Omit the pictures and output every entry below exactly as written.

Stored data entries

-=-=-=-=-

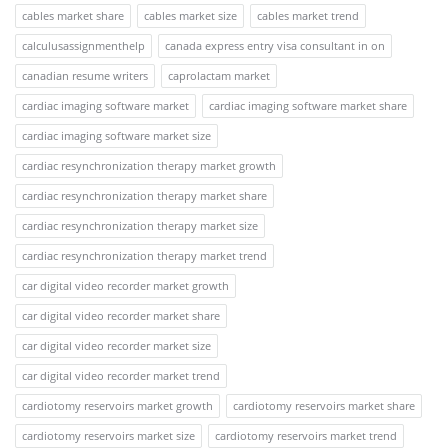
cables market share
cables market size
cables market trend
calculusassignmenthelp
canada express entry visa consultant in on
canadian resume writers
caprolactam market
cardiac imaging software market
cardiac imaging software market share
cardiac imaging software market size
cardiac resynchronization therapy market growth
cardiac resynchronization therapy market share
cardiac resynchronization therapy market size
cardiac resynchronization therapy market trend
car digital video recorder market growth
car digital video recorder market share
car digital video recorder market size
car digital video recorder market trend
cardiotomy reservoirs market growth
cardiotomy reservoirs market share
cardiotomy reservoirs market size
cardiotomy reservoirs market trend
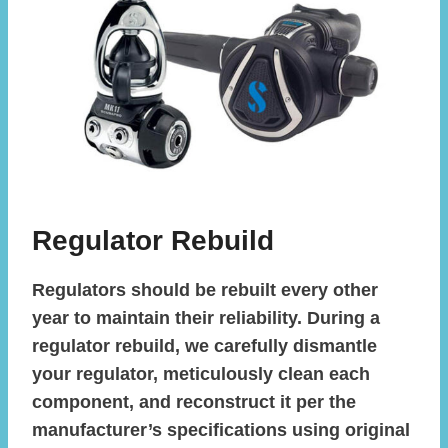
Regulator Rebuild
Regulators should be rebuilt every other
year to maintain their reliability. During a
regulator rebuild, we carefully dismantle
your regulator, meticulously clean each
component, and reconstruct it per the
manufacturer’s specifications using original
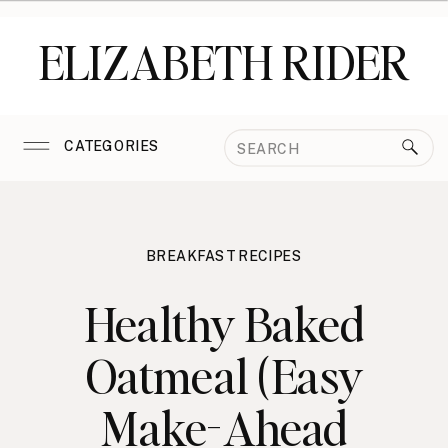
ELIZABETH RIDER
Search
CATEGORIES
for:
BREAKFAST RECIPES
Healthy Baked
Oatmeal (Easy
Make-Ahead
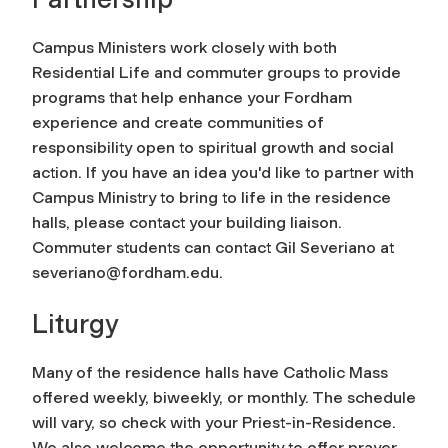
Campus Ministers work closely with both
Residential Life and commuter groups to provide
programs that help enhance your Fordham
experience and create communities of
responsibility open to spiritual growth and social
action. If you have an idea you'd like to partner with
Campus Ministry to bring to life in the residence
halls, please contact your building liaison.
Commuter students can contact Gil Severiano at
severiano@fordham.edu
.
Liturgy
Many of the residence halls have Catholic Mass
offered weekly, biweekly, or monthly. The schedule
will vary, so check with your Priest-in-Residence.
We also welcome the opportunity to offer prayer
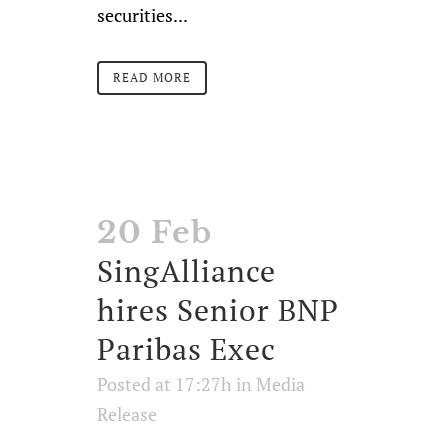
securities...
READ MORE
20 Feb
SingAlliance
hires Senior BNP
Paribas Exec
Posted at 17:27h
in
Media
Release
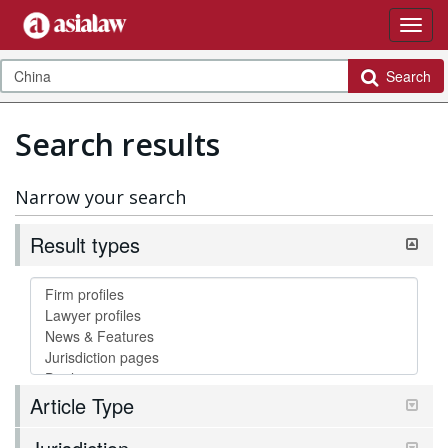
Search
Search results
Narrow your search
Result types
Article Type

-=-=-=-=-

**SOLVED EXERCISE:**
cables market share
cables market size
cables market trend
calculusassignmenthelp
canada express entry visa consultant in on
canadian resume writers
caprolactam market
cardiac imaging software market
cardiac imaging software market share
cardiac imaging software market size
cardiac resynchronization therapy market growth
cardiac resynchronization therapy market share
cardiac resynchronization therapy market size
cardiac resynchronization therapy market trend
car digital video recorder market growth
car digital video recorder market share
car digital video recorder market size
car digital video recorder market trend
cardiotomy reservoirs market growth
cardiotomy reservoirs market share
cardiotomy reservoirs market size
cardiotomy reservoirs market trend
Regulator Rebuild
Regulators should be rebuilt every other
year to maintain their reliability. During a
regulator rebuild, we carefully dismantle
your regulator, meticulously clean each
component, and reconstruct it per the
manufacturer’s specifications using original
ELIZABETH RIDER
Search
CATEGORIES
for:
BREAKFAST RECIPES
Healthy Baked
Oatmeal (Easy
Make-Ahead
Campus Ministers work closely with both
Residential Life and commuter groups to provide
programs that help enhance your Fordham
experience and create communities of
responsibility open to spiritual growth and social
action. If you have an idea you'd like to partner with
Campus Ministry to bring to life in the residence
halls, please contact your building liaison.
Commuter students can contact Gil Severiano at
severiano@fordham.edu
.
Liturgy
Many of the residence halls have Catholic Mass
offered weekly, biweekly, or monthly. The schedule
will vary, so check with your Priest-in-Residence.
We also welcome the opportunity to offer prayer
securities...
READ MORE
20 Feb
SingAlliance
hires Senior BNP
Paribas Exec
Posted at 17:27h
in
Media
Release
Search
Search results
Narrow your search
Result types
Article Type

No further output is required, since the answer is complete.